> _Task description_
Every line below that holds "Wutöschingen" must be copied.

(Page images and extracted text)
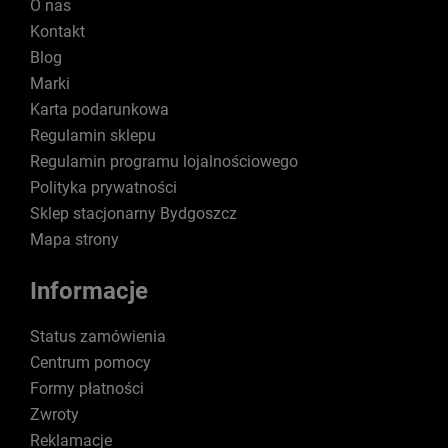
O nas
Kontakt
Blog
Marki
Karta podarunkowa
Regulamin sklepu
Regulamin programu lojalnościowego
Polityka prywatności
Sklep stacjonarny Bydgoszcz
Mapa strony
Informacje
Status zamówienia
Centrum pomocy
Formy płatności
Zwroty
Reklamacje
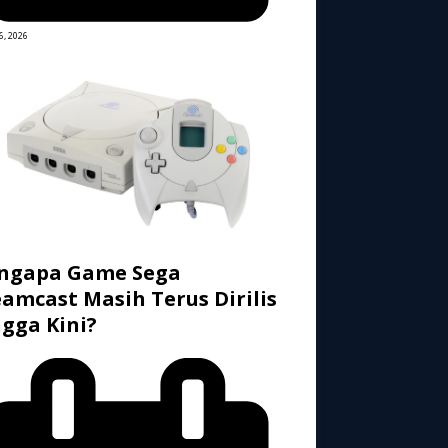
6, 2026
ngapa Game Sega
amcast Masih Terus Dirilis
gga Kini?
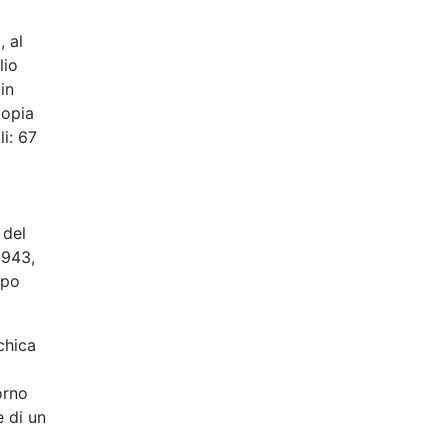
, al
lio
in
copia
li: 67
 del
1943,
opo
chica
orno
e di un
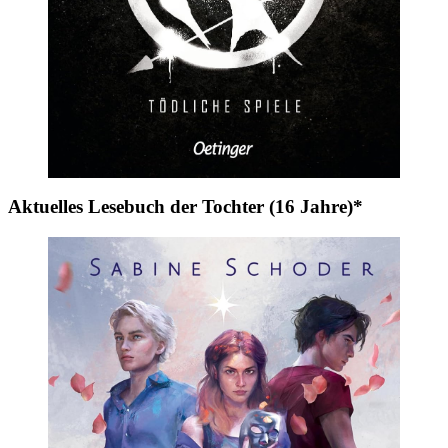
Aktuelles Lesebuch der Tochter (16 Jahre)*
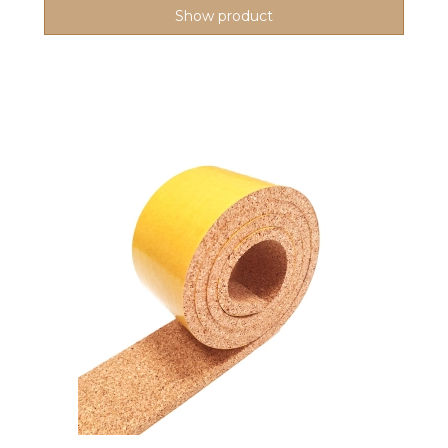
Show product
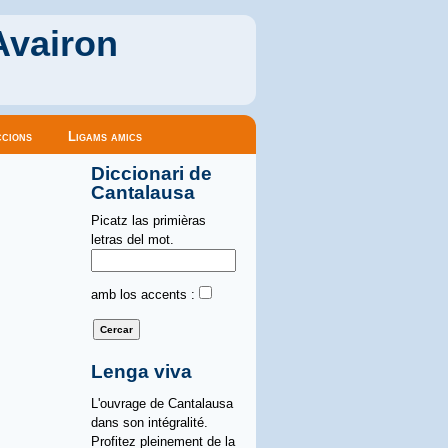
Avairon
cions
Ligams amics
Diccionari de
Cantalausa
Picatz las primièras
letras del mot.
amb los accents :
Lenga viva
L'ouvrage de Cantalausa
dans son intégralité.
Profitez pleinement de la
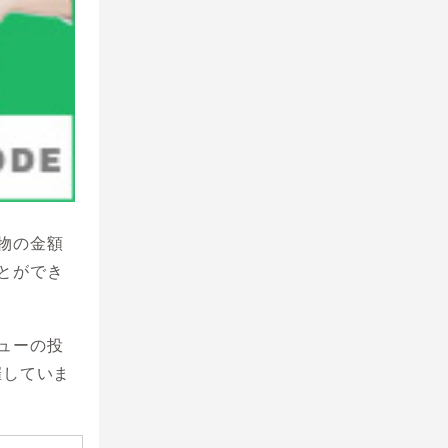
物の金額
とができ
ューの投
催していま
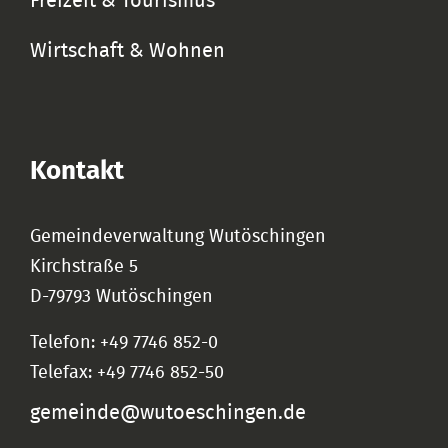
Freizeit & Tourismus
Wirtschaft & Wohnen
Kontakt
Gemeindeverwaltung Wutöschingen
Kirchstraße 5
D-79793 Wutöschingen
Telefon: +49 7746 852-0
Telefax: +49 7746 852-50
gemeinde@wutoeschingen.de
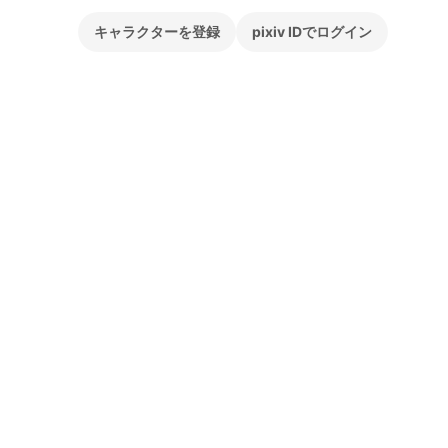
キャラクターを登録
pixiv IDでログイン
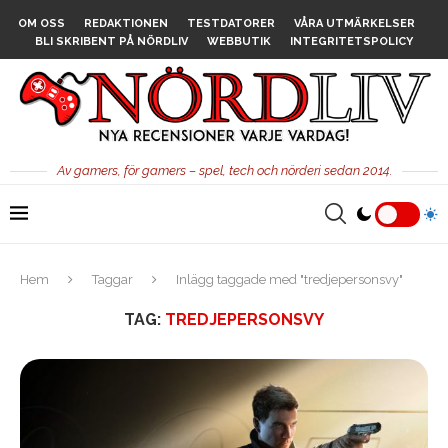
OM OSS
REDAKTIONEN
TESTDATORER
VÅRA UTMÄRKELSER
BLI SKRIBENT PÅ NÖRDLIV
WEBBUTIK
INTEGRITETSPOLICY
Av gamers, för gamers – spel, tech och nörderi sedan 2014.
Hem
Taggar
Inlägg taggade med "tredjepersonsvy"
TAG:
TREDJEPERSONSVY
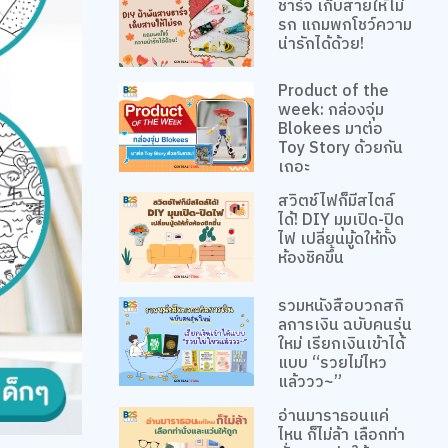
ชาร์จ เก็บสายให้ไม่
รก แถมพกโชว์ความ
น่ารักได้ด้วย!
Product of the
week: กล่องจุ่ม
Blokees มาต่อ
Toy Story ด้วยกัน
เถอะ
สวิตช์ไฟก็มีสไตล์
ได้! DIY มุมเปิด-ปิด
ไฟ เปลี่ยนมู้ดให้ทั้ง
ห้องชิคขึ้น
รวมหนังสือบวกสกิ
ลการเงิน ฉบับคนรุ่น
ใหม่ เรียกเงินเข้าได้
แบบ “รวยไม่ไหว
แล้ววว~”
อ่านมาราธอนแค่
ไหน ก็ไม่ล้า เลือกท่า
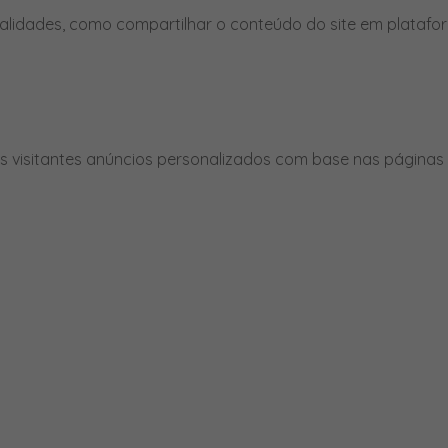
nalidades, como compartilhar o conteúdo do site em platafor
 visitantes anúncios personalizados com base nas páginas q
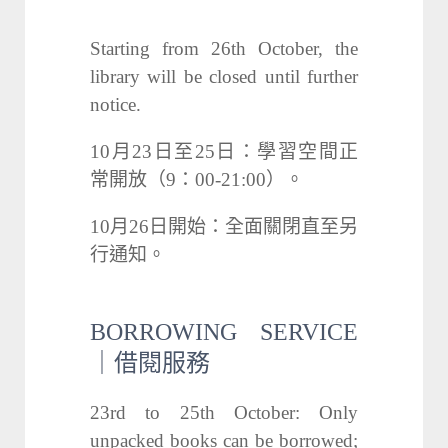
Starting from 26th October, the
library will be closed until further
notice.
10月23日至25日：學習空間正
常開放（9：00-21:00）。
10月26日開始：全面關閉直至另
行通知。
BORROWING SERVICE
｜借閱服務
23rd to 25th October: Only
unpacked books can be borrowed;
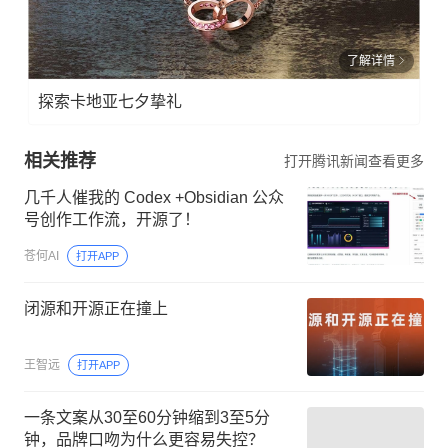
了解详情
探索卡地亚七夕挚礼
相关推荐
打开腾讯新闻查看更多
几千人催我的 Codex +Obsidian 公众
号创作工作流，开源了！
苍何AI
打开APP
闭源和开源正在撞上
王智远
打开APP
一条文案从30至60分钟缩到3至5分
钟，品牌口吻为什么更容易失控？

> _Answer for the task_
Gemeindeverwaltung Wutöschingen
D-79793 Wutöschingen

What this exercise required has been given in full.